I believe that there is only one way for Scotland to be at ease with itself. We must return to the verities that made us great. If we want to prosper, we are going to have to work for it, as our forefathers did.

“Scots are not afraid of hard work. And we know in our guts that if something is too good to be true, it almost certainly is. The something-for-nothing society is over. Nobody who is able to work should be allowed by choice to live off the rest of us without contributing.

“To those who would claim that I am offering a miserable vision of the future I say this: we’ve had a lucky escape. If Labour, the SNP and the Liberal Democrats had had their way, Britain would have joined the euro ten years ago and Scotland would now be the grip of an unparalleled crisis. If David Cameron had not become Prime Minister and formed a government pledging to live within its means, the markets would have inflicted the same fate on us as is befalling Italy and Spain. If Alex Salmond had succeeded in tearing Scotland out of the UK, our economy would have been buffeted and destabilised just as the economies of so many other small nations have been.

“My vision for Scotland is a positive one.

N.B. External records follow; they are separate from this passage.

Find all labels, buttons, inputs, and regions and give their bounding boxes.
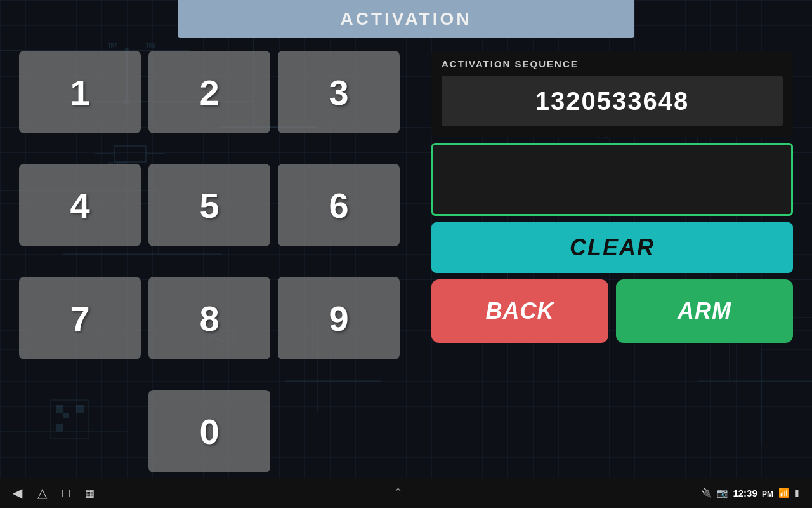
- arm-button[interactable]: ARM: [616, 279, 793, 343]
- key-8[interactable]: 8: [148, 277, 270, 359]
- key-0[interactable]: 0: [148, 390, 270, 472]
- image-icon: 📷: [717, 488, 728, 498]
- page-title: ACTIVATION: [341, 9, 472, 29]
- battery-icon: ▮: [794, 488, 799, 498]
- numpad: 1 2 3 4 5 6 7 8 9 0: [13, 44, 406, 502]
- clear-button[interactable]: CLEAR: [431, 222, 793, 273]
- wifi-icon: 📶: [778, 488, 789, 498]
- sequence-container: ACTIVATION SEQUENCE 1320533648: [431, 51, 793, 137]
- key-empty-left: [19, 390, 141, 472]
- key-7[interactable]: 7: [19, 277, 141, 359]
- android-back-button[interactable]: ◀: [13, 485, 22, 500]
- back-button[interactable]: BACK: [431, 279, 608, 343]
- sequence-value: 1320533648: [535, 87, 689, 116]
- content-area: 1 2 3 4 5 6 7 8 9 0 ACTIVATION SEQUENCE …: [0, 38, 812, 508]
- android-recents-button[interactable]: □: [62, 486, 70, 500]
- sequence-display: 1320533648: [442, 76, 783, 126]
- key-2[interactable]: 2: [148, 51, 270, 133]
- key-9[interactable]: 9: [278, 277, 400, 359]
- android-up-chevron: ⌃: [393, 486, 403, 500]
- status-icons: 🔌 📷 12:39 PM 📶 ▮: [701, 488, 799, 498]
- android-home-button[interactable]: △: [37, 485, 47, 500]
- main-container: ACTIVATION 1 2 3 4 5 6 7 8 9 0 ACTIVATIO…: [0, 0, 812, 508]
- android-qr-button[interactable]: ▦: [85, 487, 95, 499]
- key-1[interactable]: 1: [19, 51, 141, 133]
- sequence-label: ACTIVATION SEQUENCE: [442, 58, 783, 76]
- key-4[interactable]: 4: [19, 164, 141, 246]
- title-bar: ACTIVATION: [178, 0, 634, 38]
- key-6[interactable]: 6: [278, 164, 400, 246]
- key-empty-right: [278, 390, 400, 472]
- key-5[interactable]: 5: [148, 164, 270, 246]
- usb-icon: 🔌: [701, 488, 712, 498]
- key-3[interactable]: 3: [278, 51, 400, 133]
- status-time: 12:39 PM: [733, 488, 773, 498]
- code-input-display[interactable]: [431, 143, 793, 216]
- right-panel: ACTIVATION SEQUENCE 1320533648 CLEAR BAC…: [419, 44, 799, 502]
- status-bar: ◀ △ □ ▦ ⌃ 🔌 📷 12:39 PM 📶 ▮: [0, 478, 812, 508]
- nav-buttons: ◀ △ □ ▦: [13, 485, 95, 500]
- action-row: BACK ARM: [431, 279, 793, 343]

We are a resourceful people, responsible for many of the world’s greatest inventions. Our ingenuity and endurance has built business empires and spread commerce across the globe. Decades of socialism have dampened our natural capacity for enterprise and hard work but the flame still burns. We can rise again if we learn from recent events and decide that we are determined to make Scotland work.

“We can build our country and make it the best that it can be; but to do that we must embrace a rebalancing of the economy between the public and private sectors. We must encourage business growth and teach enterprise in our schools. We must teach our children to reach for the stars and support them with a rigorous education system. We must cut red tape, encourage our entrepreneurs and build a country with the confidence to try and sometimes fail – knowing that the shame is not in falling short, but in not trying at all.

“Our public services are essential to the quality of life of our nation. But our private businesses are essential to our quality of opportunity – the opportunities of individuals, their aspirations and earnings but also the opportunities of government to properly fund those public services in a demographically challenging future.

“As Scots We can have pride in who we are and optimism in what we can be. Ours is a great nation with an even greater future. We can be all that we aspire to be if we are true to our values.

“Scotland can be the envy of the world – but we must work to make it so.”